* **Task instructions**
Without including any picture, repeat the records below exactly.

* **Excerpted records**
────────────────────
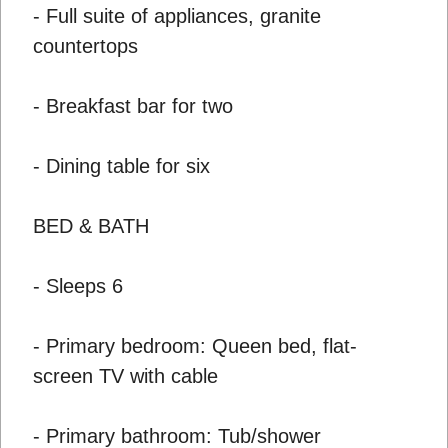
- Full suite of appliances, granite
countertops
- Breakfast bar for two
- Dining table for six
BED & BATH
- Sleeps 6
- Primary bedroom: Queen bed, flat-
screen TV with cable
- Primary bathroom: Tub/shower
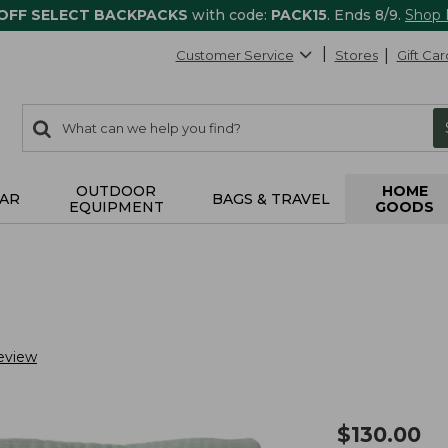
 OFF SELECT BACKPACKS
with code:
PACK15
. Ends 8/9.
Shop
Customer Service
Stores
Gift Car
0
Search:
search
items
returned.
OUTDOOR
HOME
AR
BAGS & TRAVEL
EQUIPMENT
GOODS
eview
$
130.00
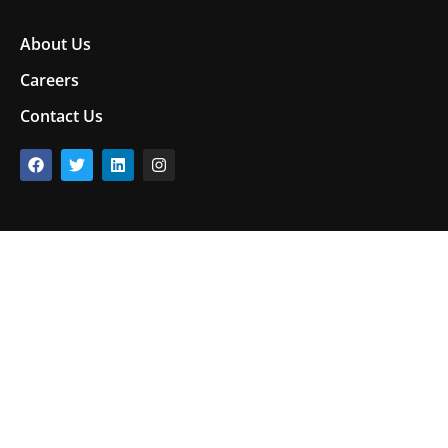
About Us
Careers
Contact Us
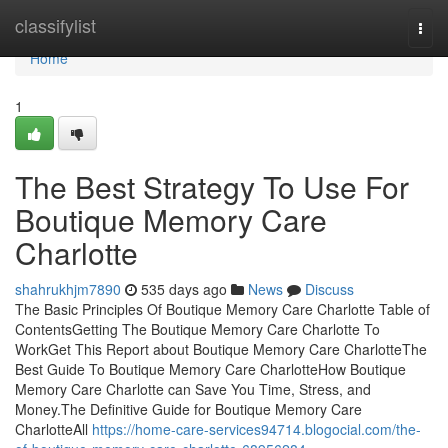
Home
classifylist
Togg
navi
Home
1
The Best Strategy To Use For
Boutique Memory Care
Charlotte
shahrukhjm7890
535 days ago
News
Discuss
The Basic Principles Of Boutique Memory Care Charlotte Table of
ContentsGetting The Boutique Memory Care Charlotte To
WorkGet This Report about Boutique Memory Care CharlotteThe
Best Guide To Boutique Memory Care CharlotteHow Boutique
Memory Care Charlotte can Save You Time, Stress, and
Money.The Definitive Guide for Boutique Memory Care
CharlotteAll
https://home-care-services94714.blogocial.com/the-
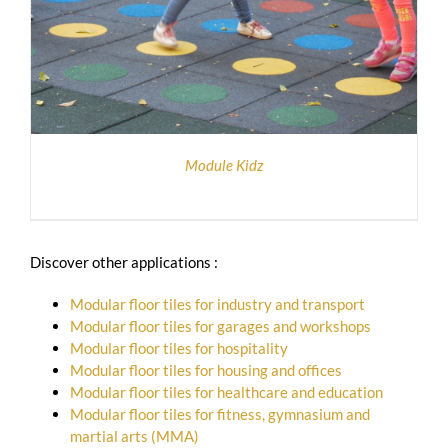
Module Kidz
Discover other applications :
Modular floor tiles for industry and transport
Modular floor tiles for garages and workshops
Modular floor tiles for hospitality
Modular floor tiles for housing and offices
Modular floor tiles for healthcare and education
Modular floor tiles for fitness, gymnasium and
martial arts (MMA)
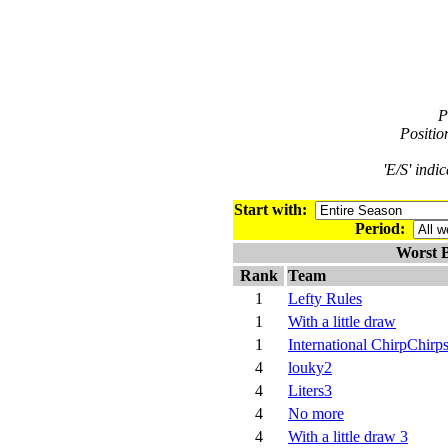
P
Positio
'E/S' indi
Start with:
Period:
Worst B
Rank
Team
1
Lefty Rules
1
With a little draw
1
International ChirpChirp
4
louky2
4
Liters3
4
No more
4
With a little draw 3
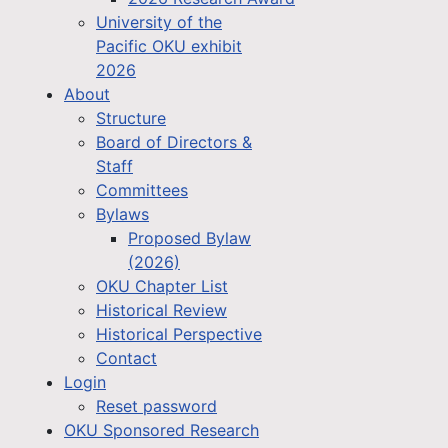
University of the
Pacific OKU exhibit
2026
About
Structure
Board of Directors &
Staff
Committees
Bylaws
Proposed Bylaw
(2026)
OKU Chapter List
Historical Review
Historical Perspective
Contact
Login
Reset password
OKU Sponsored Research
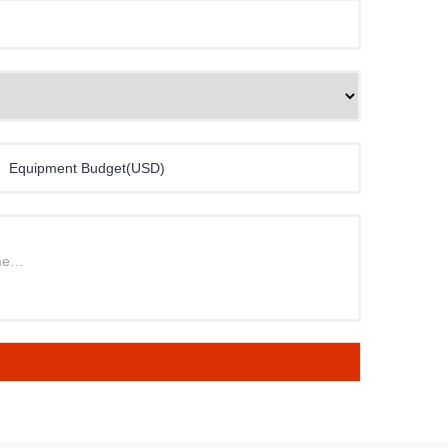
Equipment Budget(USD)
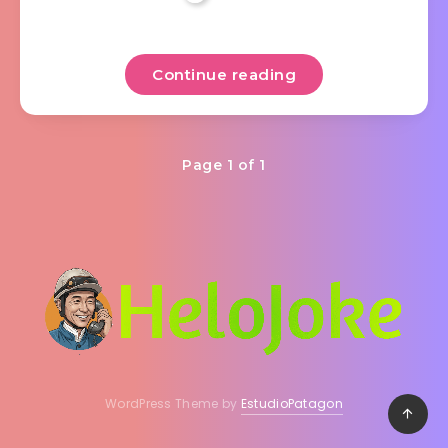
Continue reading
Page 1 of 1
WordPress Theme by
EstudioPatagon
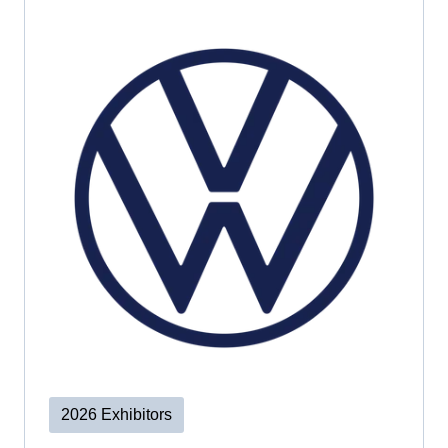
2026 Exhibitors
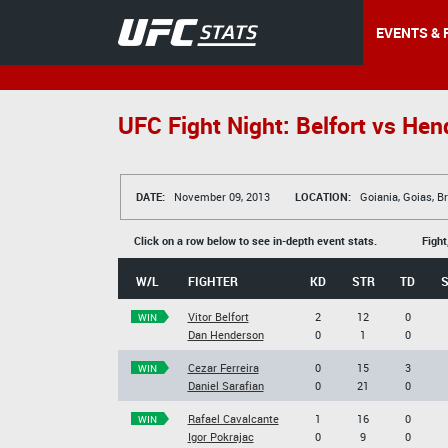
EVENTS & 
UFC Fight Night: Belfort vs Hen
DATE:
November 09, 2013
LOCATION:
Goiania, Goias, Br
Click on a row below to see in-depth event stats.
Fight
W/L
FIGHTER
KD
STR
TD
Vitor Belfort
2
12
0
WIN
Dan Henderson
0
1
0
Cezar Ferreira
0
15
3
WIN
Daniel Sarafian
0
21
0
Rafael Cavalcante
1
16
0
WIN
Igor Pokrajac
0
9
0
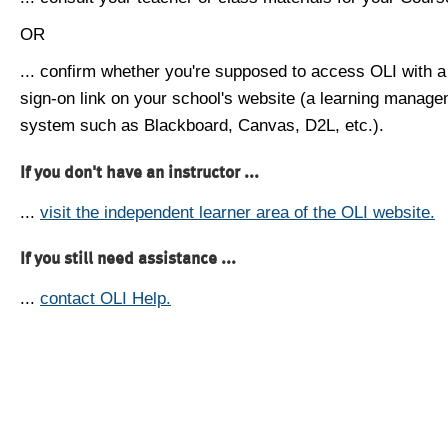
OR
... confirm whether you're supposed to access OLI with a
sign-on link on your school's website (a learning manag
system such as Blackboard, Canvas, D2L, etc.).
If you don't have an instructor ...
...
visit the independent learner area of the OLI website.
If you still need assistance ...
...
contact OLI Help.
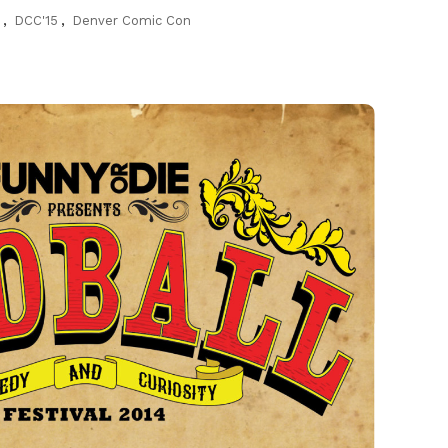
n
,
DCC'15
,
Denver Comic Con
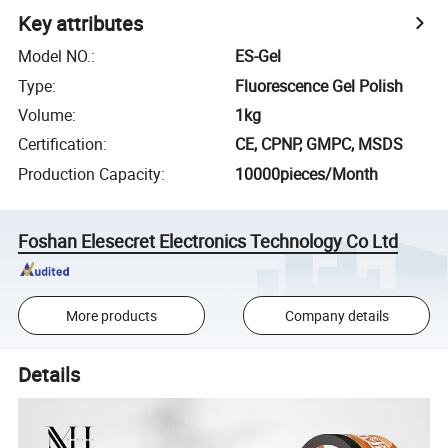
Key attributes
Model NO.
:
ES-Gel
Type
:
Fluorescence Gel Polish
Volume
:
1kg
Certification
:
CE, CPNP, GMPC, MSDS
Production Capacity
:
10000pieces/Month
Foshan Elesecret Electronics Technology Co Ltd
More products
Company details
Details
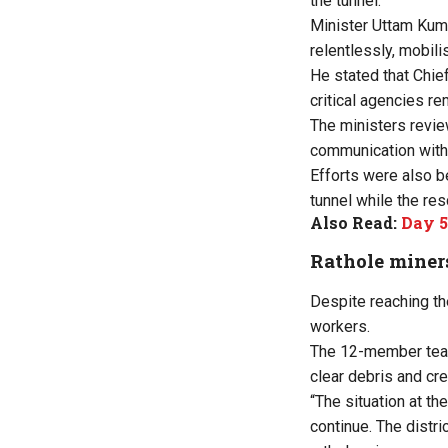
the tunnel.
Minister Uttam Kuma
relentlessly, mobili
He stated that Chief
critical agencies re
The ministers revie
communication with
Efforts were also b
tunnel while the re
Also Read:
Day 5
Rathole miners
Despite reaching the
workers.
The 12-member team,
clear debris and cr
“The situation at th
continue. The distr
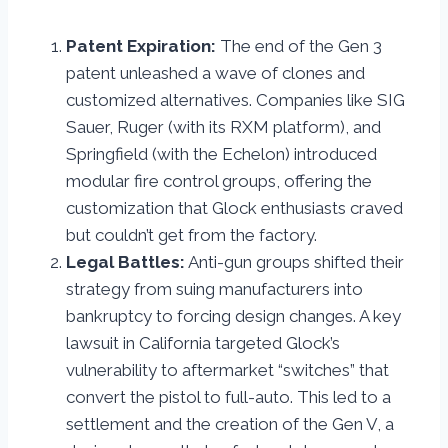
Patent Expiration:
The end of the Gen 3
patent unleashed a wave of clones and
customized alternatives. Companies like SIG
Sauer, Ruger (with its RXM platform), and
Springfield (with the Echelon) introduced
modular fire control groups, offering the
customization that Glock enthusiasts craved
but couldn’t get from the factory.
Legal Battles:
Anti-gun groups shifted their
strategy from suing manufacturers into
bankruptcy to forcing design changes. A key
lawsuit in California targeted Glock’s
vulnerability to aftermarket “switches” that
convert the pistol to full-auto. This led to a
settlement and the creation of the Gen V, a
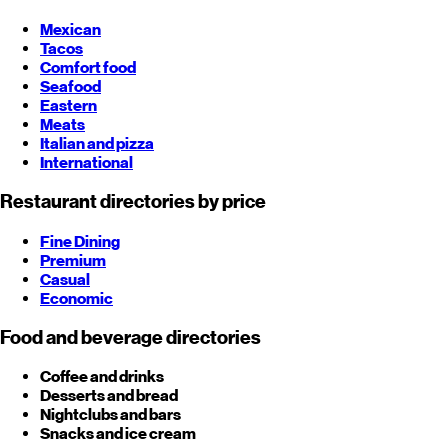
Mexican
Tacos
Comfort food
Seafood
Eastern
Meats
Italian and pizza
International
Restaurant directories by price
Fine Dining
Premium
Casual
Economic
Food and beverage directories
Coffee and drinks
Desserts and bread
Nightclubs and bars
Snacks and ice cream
────────────────────
* **Solved exercise**
- Full suite of appliances, granite
countertops
- Breakfast bar for two
- Dining table for six
BED & BATH
- Sleeps 6
- Primary bedroom: Queen bed, flat-
screen TV with cable
- Primary bathroom: Tub/shower
 OFF SELECT BACKPACKS
with code:
PACK15
. Ends 8/9.
Shop
Customer Service
Stores
Gift Car
0
Search:
search
items
returned.
OUTDOOR
HOME
AR
BAGS & TRAVEL
EQUIPMENT
GOODS
eview
$
130.00
About Us
Careers
Contact Us
Home
classifylist
Togg
navi
Home
1
The Best Strategy To Use For
Boutique Memory Care
Charlotte
shahrukhjm7890
535 days ago
News
Discuss
The Basic Principles Of Boutique Memory Care Charlotte Table of
ContentsGetting The Boutique Memory Care Charlotte To
WorkGet This Report about Boutique Memory Care CharlotteThe
Best Guide To Boutique Memory Care CharlotteHow Boutique
Memory Care Charlotte can Save You Time, Stress, and
Money.The Definitive Guide for Boutique Memory Care
CharlotteAll
https://home-care-services94714.blogocial.com/the-
Module Kidz
Discover other applications :
Modular floor tiles for industry and transport
Modular floor tiles for garages and workshops
Modular floor tiles for hospitality
Modular floor tiles for housing and offices
Modular floor tiles for healthcare and education
Modular floor tiles for fitness, gymnasium and
martial arts (MMA)
P
Positio
'E/S' indi
Start with:
Period:
Worst B
Rank
Team
1
Lefty Rules
1
With a little draw
1
International ChirpChirp
4
louky2
4
Liters3
4
No more
4
With a little draw 3
University of the
Pacific OKU exhibit
2026
About
Structure
Board of Directors &
Staff
Committees
Bylaws
Proposed Bylaw
(2026)
OKU Chapter List
Historical Review
Historical Perspective
Contact
Login
Reset password
OKU Sponsored Research
Equipment Budget(USD)
Continue reading
Page 1 of 1
WordPress Theme by
EstudioPatagon
2026 Exhibitors
EVENTS & 
UFC Fight Night: Belfort vs Hen
DATE:
November 09, 2013
LOCATION:
Goiania, Goias, Br
Click on a row below to see in-depth event stats.
Fight
W/L
FIGHTER
KD
STR
TD
Vitor Belfort
2
12
0
WIN
Dan Henderson
0
1
0
Cezar Ferreira
0
15
3
WIN
Daniel Sarafian
0
21
0
Rafael Cavalcante
1
16
0
WIN
Igor Pokrajac
0
9
0
OR
... confirm whether you're supposed to access OLI with a
sign-on link on your school's website (a learning manag
system such as Blackboard, Canvas, D2L, etc.).
If you don't have an instructor ...
...
visit the independent learner area of the OLI website.
If you still need assistance ...
...
contact OLI Help.
n
,
DCC'15
,
Denver Comic Con
Key attributes
Model NO.
:
ES-Gel
Type
:
Fluorescence Gel Polish
Volume
:
1kg
Certification
:
CE, CPNP, GMPC, MSDS
Production Capacity
:
10000pieces/Month
Foshan Elesecret Electronics Technology Co Ltd
More products
Company details
Details
the tunnel.
Minister Uttam Kuma
relentlessly, mobili
He stated that Chief
critical agencies re
The ministers revie
communication with
Efforts were also b
tunnel while the re
Also Read:
Day 5
Rathole miners
Despite reaching the
workers.
The 12-member team,
clear debris and cr
“The situation at th
continue. The distr
Patent Expiration:
The end of the Gen 3
patent unleashed a wave of clones and
customized alternatives. Companies like SIG
Sauer, Ruger (with its RXM platform), and
Springfield (with the Echelon) introduced
modular fire control groups, offering the
customization that Glock enthusiasts craved
but couldn’t get from the factory.
Legal Battles:
Anti-gun groups shifted their
strategy from suing manufacturers into
bankruptcy to forcing design changes. A key
lawsuit in California targeted Glock’s
vulnerability to aftermarket “switches” that
convert the pistol to full-auto. This led to a
settlement and the creation of the Gen V, a
Mexican
Tacos
Comfort food
Seafood
Eastern
Meats
Italian and pizza
International
Restaurant directories by price
Fine Dining
Premium
Casual
Economic
Food and beverage directories
Coffee and drinks
Desserts and bread
Nightclubs and bars
Snacks and ice cream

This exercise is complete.